How Prompt Caching Works
Every LLM API request includes input tokens that the model processes before generating output. Many applications send the same system prompt, few-shot examples, or reference documents with every request. Without caching, you pay the full input token price every time.
Prompt caching tells the provider to store the processed state of your prompt prefix. Subsequent requests that share the same prefix reuse the cached version, reducing both cost and processing time.
Provider Caching Comparison
| Provider | Cache Discount | Min Cache Size | Cache Duration | Implementation |
|---|---|---|---|---|
| Anthropic | 90% off input | 1,024 tokens | 5 min (auto-extend on use) | Explicit cache_control blocks |
| OpenAI | 50% off input | 1,024 tokens | Automatic | Automatic (no code changes) |
| ~75% off input | 32,768 tokens | Configurable | CachedContent API |
Discounts and limits approximate. Last updated April 2026.

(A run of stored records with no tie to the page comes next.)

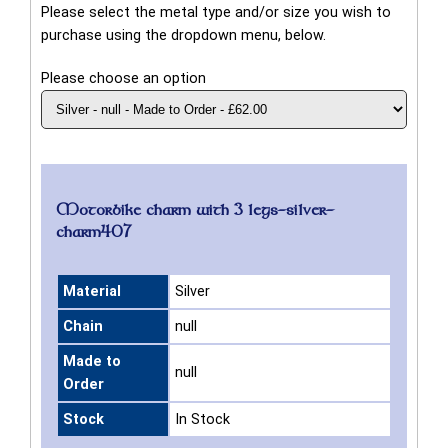
Please select the metal type and/or size you wish to
purchase using the dropdown menu, below.
Please choose an option
Motorbike charm with 3 legs-silver-
charm407
Material
Silver
Chain
null
Made to
null
Order
Stock
In Stock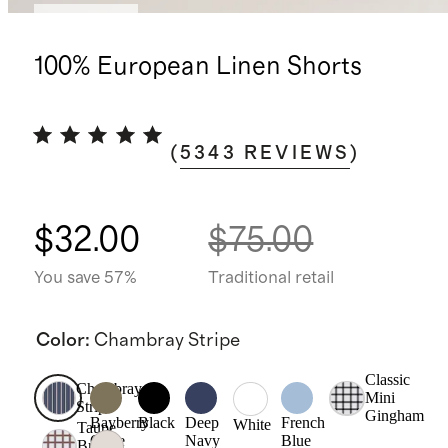
Best seller
100% European Linen Shorts
(
5343
REVIEWS
)
$32.00
$75.00
You save 57%
Traditional retail
Color
:
Chambray Stripe
Classic
Chambray
Mini
Stripe
Gingham
Bayberry
Black
Deep
French
White
Taupe
Olive
Navy
Blue
Brown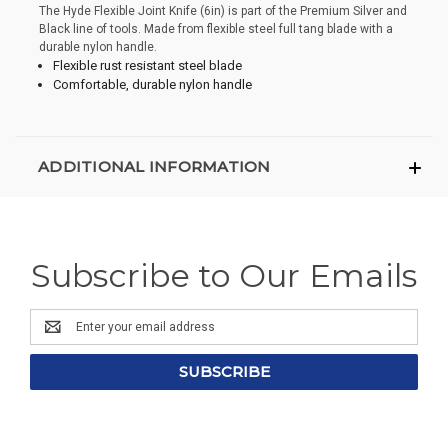
The Hyde Flexible Joint Knife (6in) is part of the Premium Silver and
Black line of tools. Made from flexible steel full tang blade with a
durable nylon handle.
Flexible rust resistant steel blade
Comfortable, durable nylon handle
ADDITIONAL INFORMATION
Subscribe to Our Emails
Email
Address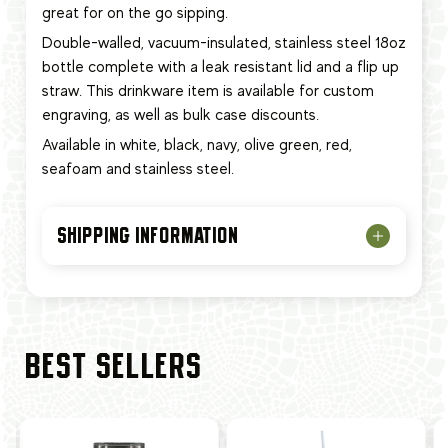
great for on the go sipping.
Double-walled, vacuum-insulated, stainless steel 18oz
bottle complete with a leak resistant lid and a flip up
straw. This
drinkware item
is available for custom
engraving, as well as bulk case discounts.
Available in white, black, navy, olive green, red,
seafoam and stainless steel.
SHIPPING INFORMATION
BEST SELLERS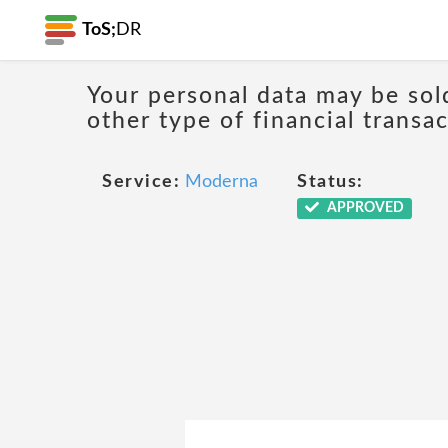
ToS;
DR
Your personal data may be sol
other type of financial transa
Service:
Moderna
Status:
APPROVED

Real-World Savings Examples
Consider an application that sends a 4,000-token system prompt with every request, processing 100,000 requests per month with an additional 1,000 variable tokens per request:
| Scenario | Input Cost (Claude Sonnet 4) | Savings |
|---|---|---|
| No caching (500M tokens) | $1,500 | — |
| With caching (400M cached + 100M fresh) | $420 | 72% |
The 400M cached tokens cost only $0.30/1M instead of $3.00/1M (Anthropic's 90% discount), while the 100M variable tokens pay full price. Total savings: $1,080 per month from this single optimization.

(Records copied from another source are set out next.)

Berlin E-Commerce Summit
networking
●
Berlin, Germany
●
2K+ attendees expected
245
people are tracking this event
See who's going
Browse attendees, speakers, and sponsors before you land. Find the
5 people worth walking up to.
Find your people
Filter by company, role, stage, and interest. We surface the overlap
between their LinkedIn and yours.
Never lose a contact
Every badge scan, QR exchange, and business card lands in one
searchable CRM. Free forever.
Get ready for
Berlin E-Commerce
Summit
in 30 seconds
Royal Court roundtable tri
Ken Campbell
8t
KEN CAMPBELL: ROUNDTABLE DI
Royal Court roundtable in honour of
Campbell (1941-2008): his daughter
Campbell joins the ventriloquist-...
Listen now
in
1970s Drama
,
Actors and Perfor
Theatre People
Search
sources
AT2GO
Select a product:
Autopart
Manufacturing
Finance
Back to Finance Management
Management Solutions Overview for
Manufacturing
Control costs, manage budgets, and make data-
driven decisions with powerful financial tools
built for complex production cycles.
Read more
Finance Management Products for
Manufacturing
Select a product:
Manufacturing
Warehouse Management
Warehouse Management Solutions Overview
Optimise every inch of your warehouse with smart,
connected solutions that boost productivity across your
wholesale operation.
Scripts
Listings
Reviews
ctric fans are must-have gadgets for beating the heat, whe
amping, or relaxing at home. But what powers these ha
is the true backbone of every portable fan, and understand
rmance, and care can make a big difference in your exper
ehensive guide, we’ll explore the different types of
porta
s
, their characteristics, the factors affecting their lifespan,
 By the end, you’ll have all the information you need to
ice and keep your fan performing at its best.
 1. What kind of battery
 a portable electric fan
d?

Best Practices for Prompt Caching
- Put cacheable content first: System prompts, instructions, and reference documents should be at the beginning of your prompt since caching works on prefixes.
- Maximize the cached prefix: The more tokens you can cache, the bigger your savings. If you reference the same documents repeatedly, include them in the cached prefix.
- Keep cache warm: Most providers expire caches after minutes of inactivity. Ensure your request patterns keep the cache alive, or schedule periodic warm-up requests.
- Monitor cache hit rates: Track what percentage of your input tokens are served from cache. Aim for 60%+ cache hit rates for meaningful savings.
Combining Caching with Hybrid Routing
Prompt caching and hybrid routing are complementary optimizations. Token Landing applies caching automatically where supported, and routes requests to the most cost-effective model for each task. The combined effect can reduce your effective per-token costs by 70-90% compared to uncached, single-model usage.
For workloads with repetitive prompts and mixed task complexity, this combination delivers the most significant savings available in the current LLM API market.